Hello all - remodeling basement in 100+ year old Seattle house. Basement was 'finished' when we bought 15 years ago - though musty, and generally not well done - nothing really square or plumb. Now we're tearing into it to create a 'mancave' for the teenager, his friends, guitars, etc.

The issue is insulation. I've read extensively on the buildingscience.com website and am trying to hew to their recommendations as closely as possible.

A couple issues:
The wall construction is concrete wall at varying height - it gets lower with the grade, from about 6' at highest to about 3.5' at shortest. There is a 2x6 pony wall of similarly varying (inversely) height atop that.
When the house was built, 1x6 shiplap was attached to the inside of the 2x6 pony wall, and on the outside, metal lath directly on the 2x6 wall, with concrete stucco. This construction had degraded over the years and had allowed water in/trapped water in numerous places resulting in sill plate rot. I've removed the stucco all around, and replaced the compromised sill with new treated wood and a gasket, and replaced studs as needed. Outside is now clad in 1/2" plywood, building paper, and soon, cedar shingles. My question is how to insulate the pony wall.

I'm adhering 1.5" XPS to the concrete, to avoid condensation. (Previous 'finishing' was no insulation, and internal 2x4 wall up against the concrete wall - there was rot in places on the floor, and mold, though I think this was ground water - and I've regraded the outside and added a French drain, and injected urethane foam into some cracks).
I plan to frame internally with 2x4, and use unfaced fiberglass in the stud bays of the new internal framing.
I think I want to spray foam the band joist space to 1-2"; there will be additional fiberglass behind that - we're adding radiant tubing to the joist bays for the first floor, there will be insulation below this, and I was going to turn the batts up at the ends, behind the new spray foam.

What is unresolved is the 2x6 pony wall.
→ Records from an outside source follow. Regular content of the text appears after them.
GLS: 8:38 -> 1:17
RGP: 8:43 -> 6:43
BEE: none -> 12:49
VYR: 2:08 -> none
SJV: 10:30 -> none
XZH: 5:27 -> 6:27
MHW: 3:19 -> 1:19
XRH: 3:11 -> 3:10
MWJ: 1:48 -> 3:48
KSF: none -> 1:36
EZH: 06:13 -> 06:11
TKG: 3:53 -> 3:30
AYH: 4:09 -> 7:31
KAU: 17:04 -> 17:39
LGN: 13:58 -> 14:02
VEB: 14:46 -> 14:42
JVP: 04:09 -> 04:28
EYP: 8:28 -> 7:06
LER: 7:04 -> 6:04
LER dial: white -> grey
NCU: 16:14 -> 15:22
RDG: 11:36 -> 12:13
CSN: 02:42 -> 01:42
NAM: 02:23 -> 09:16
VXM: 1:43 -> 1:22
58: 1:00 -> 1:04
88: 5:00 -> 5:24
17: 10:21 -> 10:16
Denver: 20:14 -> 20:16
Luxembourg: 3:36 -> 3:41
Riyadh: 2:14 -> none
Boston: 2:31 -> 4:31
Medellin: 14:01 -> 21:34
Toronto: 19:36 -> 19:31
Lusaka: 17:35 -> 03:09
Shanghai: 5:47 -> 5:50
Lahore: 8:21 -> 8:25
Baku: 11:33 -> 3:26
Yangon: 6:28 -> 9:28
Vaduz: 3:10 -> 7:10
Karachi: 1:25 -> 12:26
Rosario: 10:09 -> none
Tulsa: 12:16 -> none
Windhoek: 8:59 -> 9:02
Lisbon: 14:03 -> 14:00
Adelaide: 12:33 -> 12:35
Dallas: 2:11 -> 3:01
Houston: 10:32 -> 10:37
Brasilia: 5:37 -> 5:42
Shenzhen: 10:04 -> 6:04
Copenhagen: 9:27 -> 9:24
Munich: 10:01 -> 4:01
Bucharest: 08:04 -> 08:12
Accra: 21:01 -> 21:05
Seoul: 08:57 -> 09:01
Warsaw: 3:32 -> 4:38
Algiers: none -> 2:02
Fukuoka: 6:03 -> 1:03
In reading here and other places, I'm thinking a layer of foam (1"?) on the inside face of the 1/2" plywood exterior sheathing, followed by fiberglass, or just fiberglass? Should I insulate the pony wall, and not the internal framing? I'm thinking that the goal needs to be suitable total R value, though keeping the fiberglass from reaching dewpoint of interior air, and thus condensing, creating mold-growing potential.

I'm really hoping Dana responds to this post!